Nova equipe, nova firma, novo crachá e cargo. Readaptar-se, bater cabeça, sair da caixa. "Você consegue, tem 21", me forçava a pensar.

Ajudar a construir uma empresa, vê-la nascer. "Será que vai dar certo?". Todos os olhos estavam voltados para nós, sabíamos disso, só não tínhamos dimensão do peso. O brinde pelo feito? No dia seguinte à estreia, o anúncio da pandemia mais avassaladora do século.

Corre, vai, cobre, pega fala, tenta entender, não entende, volta. Edita, escreve texto, grava cabeça. Entre gabinetes de crise, autoritários em autoridade, o mundo desabava. No início, era um. No meio, 100 mil. Agora, pouco falta para a marca de 200 mil vidas ceifadas.

Corpo baqueia. Cansaço? Não só. Do noticiar ao noticiado, virei dado, infectado pelo invisível vírus. Mexo e remexo na cama por 18 dias, volto acreditando na melhora, mas retorno para o lar. 20 dias isolado, um aniversário solitário e o pânico de contágio de meus familiares.

O período "sabático" nos possibilita a religar toda a rebimboca da parafuseta, e tomar decisões difíceis. "Não, não quero mais. Não aguento mais". Cabeças a mil, os ombros já não suportam tanto.

Mais um pedido de demissão.

Medo, ansiedade e a certeza de que o aluguel está pago. "Mas e no próximo mês? Será que consigo?". Quatro meses desempregado, procurando, tentando empreender. Não é fácil, não seria.

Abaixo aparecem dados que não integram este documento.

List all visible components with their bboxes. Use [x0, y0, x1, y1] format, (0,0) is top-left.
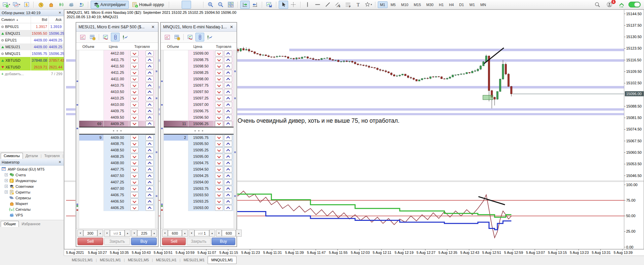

Se no meio do caminho tinha uma pedra, brotou no meu o convite para captar, como antena, as vivências e experiências desse espaço-tempo. Colocar em páginas a vida de personagens que existem, dando vazão à dinâmica favelada de mais uma pandemia. Um mês e meio de escrita, algumas madrugadas boas e voilà, tava feito.

Livro publicado, lives em Instagram, a honra de poder estar aqui em Ecoa e também na revista "Época". As luzes no fim do túnel, o encontro com o último rés de esperança. Agarrá-lo, tendo a exata compreensão dos feitos.

Você existiu e ponto, 2020. De minha pequenez enquanto ser, nada posso fazer para esquecê-lo. Seria egoísta de minha parte, birra, mal agrado. Mas também não vou tornar como "o ano da minha vida".

Se chorei ou se sorri, eu tenho certeza absoluta que emoções vivi, Roberto. Não acreditando em nada (só não duvidando da fé), não quero nem luxo, nem lixo. Para 2021, só a vacina. Pra mim, pra você, pra mim.

Vem junto?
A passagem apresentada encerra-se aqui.